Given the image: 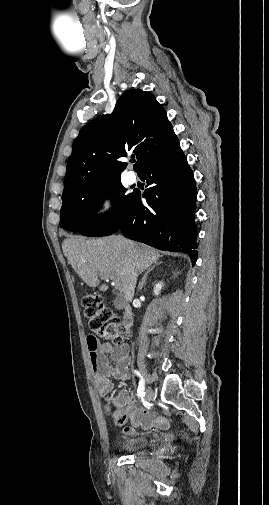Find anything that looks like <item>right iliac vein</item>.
I'll return each mask as SVG.
<instances>
[{"label":"right iliac vein","instance_id":"1","mask_svg":"<svg viewBox=\"0 0 269 505\" xmlns=\"http://www.w3.org/2000/svg\"><path fill=\"white\" fill-rule=\"evenodd\" d=\"M153 397H154L153 390L150 387H147L145 391V399L147 401H152Z\"/></svg>","mask_w":269,"mask_h":505}]
</instances>
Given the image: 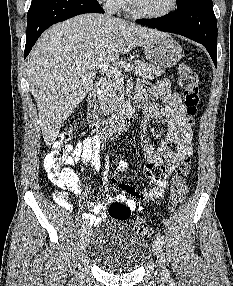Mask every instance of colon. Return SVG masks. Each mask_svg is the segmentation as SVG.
<instances>
[{"instance_id": "5ec220e1", "label": "colon", "mask_w": 233, "mask_h": 286, "mask_svg": "<svg viewBox=\"0 0 233 286\" xmlns=\"http://www.w3.org/2000/svg\"><path fill=\"white\" fill-rule=\"evenodd\" d=\"M178 79L184 91L188 125H194V118L197 115L200 104V93L198 77L196 72L187 64H181L178 68ZM71 132H65L61 138L54 143L44 157V169L50 180L61 190L79 188L76 174L69 167L64 166L70 158L72 146L70 144ZM190 157H185L181 162L170 189V208L175 210L186 198L188 192L187 177L190 172ZM108 214L117 220H128L131 216V209L121 201H112L108 205ZM135 231L150 236L151 229L141 217L131 219Z\"/></svg>"}]
</instances>
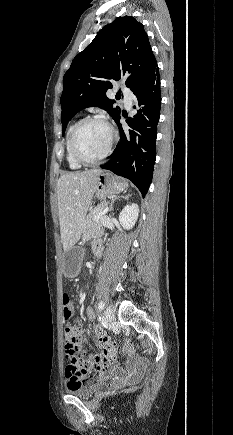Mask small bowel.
I'll use <instances>...</instances> for the list:
<instances>
[{"label": "small bowel", "mask_w": 233, "mask_h": 435, "mask_svg": "<svg viewBox=\"0 0 233 435\" xmlns=\"http://www.w3.org/2000/svg\"><path fill=\"white\" fill-rule=\"evenodd\" d=\"M95 246H97L98 252L95 251L94 252L97 256H100L101 254L100 242H95L94 249ZM71 306L72 309L74 310L73 304ZM87 316H89L90 318H94L95 312L92 309H89L87 311ZM64 319L67 320L65 317ZM92 333L96 345L105 346L108 342H110L109 338L107 337V335L105 334L101 326L95 325L92 328ZM83 340H84L83 331H80V335H79L80 343H82ZM122 354L126 358V370L129 374L135 375L144 368L145 362L143 360H139L132 350H124ZM96 360L101 361L102 366L99 368V370L95 372L94 374L95 377H108L114 373L124 370V367L117 360L116 353L98 355L94 358L80 357L78 358V361L81 363V366L75 367L68 364V366L66 367L64 376L67 382L70 384L77 385L82 380H89L88 378H86V376L80 374V369H86L87 371L91 372L92 365Z\"/></svg>", "instance_id": "c3829d8e"}]
</instances>
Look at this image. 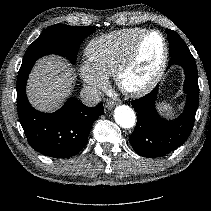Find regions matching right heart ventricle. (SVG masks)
Wrapping results in <instances>:
<instances>
[{"instance_id": "1", "label": "right heart ventricle", "mask_w": 211, "mask_h": 211, "mask_svg": "<svg viewBox=\"0 0 211 211\" xmlns=\"http://www.w3.org/2000/svg\"><path fill=\"white\" fill-rule=\"evenodd\" d=\"M144 28H128L92 39L86 47L89 63L104 77H113Z\"/></svg>"}]
</instances>
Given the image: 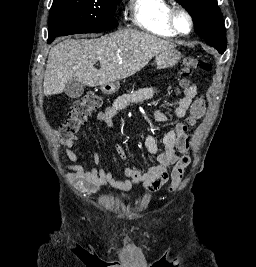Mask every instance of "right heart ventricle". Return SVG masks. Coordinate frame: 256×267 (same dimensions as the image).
Wrapping results in <instances>:
<instances>
[{
    "instance_id": "1",
    "label": "right heart ventricle",
    "mask_w": 256,
    "mask_h": 267,
    "mask_svg": "<svg viewBox=\"0 0 256 267\" xmlns=\"http://www.w3.org/2000/svg\"><path fill=\"white\" fill-rule=\"evenodd\" d=\"M160 0H139L137 5L145 10L151 11L152 15L137 24L144 32L150 36H176L177 33L172 29L169 22V9L160 7Z\"/></svg>"
}]
</instances>
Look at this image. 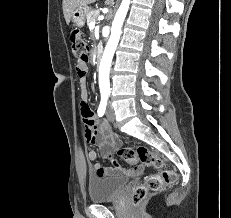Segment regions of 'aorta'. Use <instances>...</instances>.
<instances>
[{"mask_svg":"<svg viewBox=\"0 0 231 218\" xmlns=\"http://www.w3.org/2000/svg\"><path fill=\"white\" fill-rule=\"evenodd\" d=\"M130 5V0H122V3L115 15L111 27V35L105 47L99 66V87L101 91H108L110 88L109 72L114 52L118 45L121 29Z\"/></svg>","mask_w":231,"mask_h":218,"instance_id":"aorta-1","label":"aorta"}]
</instances>
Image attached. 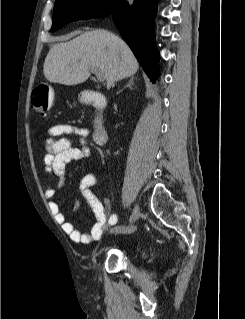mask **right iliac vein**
<instances>
[{
    "label": "right iliac vein",
    "mask_w": 245,
    "mask_h": 319,
    "mask_svg": "<svg viewBox=\"0 0 245 319\" xmlns=\"http://www.w3.org/2000/svg\"><path fill=\"white\" fill-rule=\"evenodd\" d=\"M139 217H140V208H139L138 205H136V206L134 207L133 212H132L131 223L136 222ZM132 228H133V231L136 230V227H135V226H132ZM133 231H132V232H133Z\"/></svg>",
    "instance_id": "63e3f726"
}]
</instances>
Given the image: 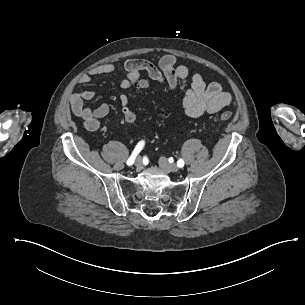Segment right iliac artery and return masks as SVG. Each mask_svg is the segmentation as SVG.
I'll list each match as a JSON object with an SVG mask.
<instances>
[{"label": "right iliac artery", "mask_w": 305, "mask_h": 305, "mask_svg": "<svg viewBox=\"0 0 305 305\" xmlns=\"http://www.w3.org/2000/svg\"><path fill=\"white\" fill-rule=\"evenodd\" d=\"M143 147H144V141H140L135 147L134 151L132 152L130 158L127 160V165L130 166L134 163L137 154L142 150Z\"/></svg>", "instance_id": "right-iliac-artery-1"}]
</instances>
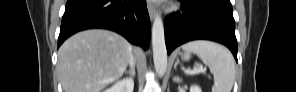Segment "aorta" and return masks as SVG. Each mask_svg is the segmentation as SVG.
Segmentation results:
<instances>
[{
	"label": "aorta",
	"instance_id": "762f6f07",
	"mask_svg": "<svg viewBox=\"0 0 296 92\" xmlns=\"http://www.w3.org/2000/svg\"><path fill=\"white\" fill-rule=\"evenodd\" d=\"M152 48L156 73L163 77L167 69V49L162 18L158 14L152 26Z\"/></svg>",
	"mask_w": 296,
	"mask_h": 92
}]
</instances>
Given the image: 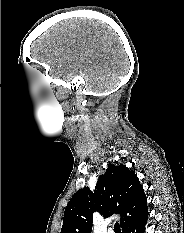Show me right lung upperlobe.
I'll use <instances>...</instances> for the list:
<instances>
[{
  "instance_id": "1",
  "label": "right lung upper lobe",
  "mask_w": 184,
  "mask_h": 233,
  "mask_svg": "<svg viewBox=\"0 0 184 233\" xmlns=\"http://www.w3.org/2000/svg\"><path fill=\"white\" fill-rule=\"evenodd\" d=\"M147 207V199L137 175L125 165L109 164L99 176L94 193L78 190L67 204L61 233H91L93 212L104 218L121 215V227Z\"/></svg>"
}]
</instances>
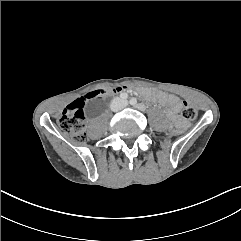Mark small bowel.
Listing matches in <instances>:
<instances>
[{"label": "small bowel", "mask_w": 241, "mask_h": 241, "mask_svg": "<svg viewBox=\"0 0 241 241\" xmlns=\"http://www.w3.org/2000/svg\"><path fill=\"white\" fill-rule=\"evenodd\" d=\"M117 88H119V90L115 92H119L120 90H122L120 87ZM143 94L148 100L156 101L161 105L166 106L167 114L170 118H175V116L178 114L182 107L181 100L175 95L167 94L164 92H154L150 90H144ZM176 123L179 126L182 125V122H180L179 120H177Z\"/></svg>", "instance_id": "obj_1"}]
</instances>
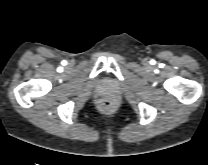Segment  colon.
<instances>
[{"instance_id": "obj_1", "label": "colon", "mask_w": 208, "mask_h": 165, "mask_svg": "<svg viewBox=\"0 0 208 165\" xmlns=\"http://www.w3.org/2000/svg\"><path fill=\"white\" fill-rule=\"evenodd\" d=\"M102 110L108 111L112 108L113 104L110 100H101L99 103Z\"/></svg>"}]
</instances>
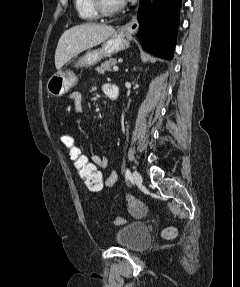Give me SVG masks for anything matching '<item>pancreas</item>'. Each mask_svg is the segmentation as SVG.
<instances>
[{"mask_svg": "<svg viewBox=\"0 0 240 287\" xmlns=\"http://www.w3.org/2000/svg\"><path fill=\"white\" fill-rule=\"evenodd\" d=\"M117 64L116 59H109L108 61L103 62L99 67L96 68V71L100 74H103L106 71H112L111 67Z\"/></svg>", "mask_w": 240, "mask_h": 287, "instance_id": "1", "label": "pancreas"}]
</instances>
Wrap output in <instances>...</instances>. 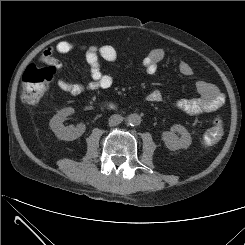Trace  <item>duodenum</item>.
I'll return each instance as SVG.
<instances>
[{"mask_svg":"<svg viewBox=\"0 0 245 245\" xmlns=\"http://www.w3.org/2000/svg\"><path fill=\"white\" fill-rule=\"evenodd\" d=\"M110 106H111V107H114V105H108V107H110Z\"/></svg>","mask_w":245,"mask_h":245,"instance_id":"obj_1","label":"duodenum"}]
</instances>
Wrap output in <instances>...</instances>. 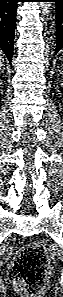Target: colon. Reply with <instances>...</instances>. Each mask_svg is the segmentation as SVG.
<instances>
[{
	"mask_svg": "<svg viewBox=\"0 0 63 297\" xmlns=\"http://www.w3.org/2000/svg\"><path fill=\"white\" fill-rule=\"evenodd\" d=\"M48 277V258L44 247L32 242L20 248L10 268L14 287L19 292L35 295L44 288Z\"/></svg>",
	"mask_w": 63,
	"mask_h": 297,
	"instance_id": "colon-1",
	"label": "colon"
}]
</instances>
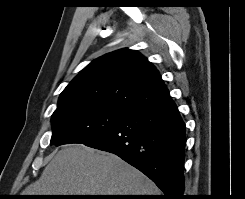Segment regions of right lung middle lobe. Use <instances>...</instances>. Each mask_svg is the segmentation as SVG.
Listing matches in <instances>:
<instances>
[{"instance_id": "right-lung-middle-lobe-1", "label": "right lung middle lobe", "mask_w": 245, "mask_h": 199, "mask_svg": "<svg viewBox=\"0 0 245 199\" xmlns=\"http://www.w3.org/2000/svg\"><path fill=\"white\" fill-rule=\"evenodd\" d=\"M128 113L96 104L55 110L51 144L85 143L118 124Z\"/></svg>"}]
</instances>
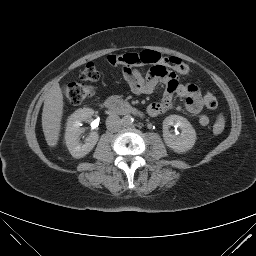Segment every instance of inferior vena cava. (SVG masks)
I'll use <instances>...</instances> for the list:
<instances>
[{
    "instance_id": "1",
    "label": "inferior vena cava",
    "mask_w": 256,
    "mask_h": 256,
    "mask_svg": "<svg viewBox=\"0 0 256 256\" xmlns=\"http://www.w3.org/2000/svg\"><path fill=\"white\" fill-rule=\"evenodd\" d=\"M122 126V119L118 115H110L106 119V127L111 132H117Z\"/></svg>"
}]
</instances>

____

● **WHAT THE EXERCISE ASKS**: Without the pictures, transcribe the lines from the one containing "Segment regions of right" through the end of the data, exactly and only those.

● **FINAL ANSWER**:
Segment regions of right lung middle lobe. Use <instances>...</instances>. Each mask_svg is the segmentation as SVG.
Listing matches in <instances>:
<instances>
[{"instance_id": "right-lung-middle-lobe-1", "label": "right lung middle lobe", "mask_w": 245, "mask_h": 199, "mask_svg": "<svg viewBox=\"0 0 245 199\" xmlns=\"http://www.w3.org/2000/svg\"><path fill=\"white\" fill-rule=\"evenodd\" d=\"M128 113L96 104L55 110L51 144L85 143L118 124Z\"/></svg>"}]
</instances>
Segment every instance of inferior vena cava. (SVG masks)
I'll use <instances>...</instances> for the list:
<instances>
[{
    "instance_id": "1",
    "label": "inferior vena cava",
    "mask_w": 256,
    "mask_h": 256,
    "mask_svg": "<svg viewBox=\"0 0 256 256\" xmlns=\"http://www.w3.org/2000/svg\"><path fill=\"white\" fill-rule=\"evenodd\" d=\"M122 126V119L118 115H110L106 119V127L111 132H117Z\"/></svg>"
}]
</instances>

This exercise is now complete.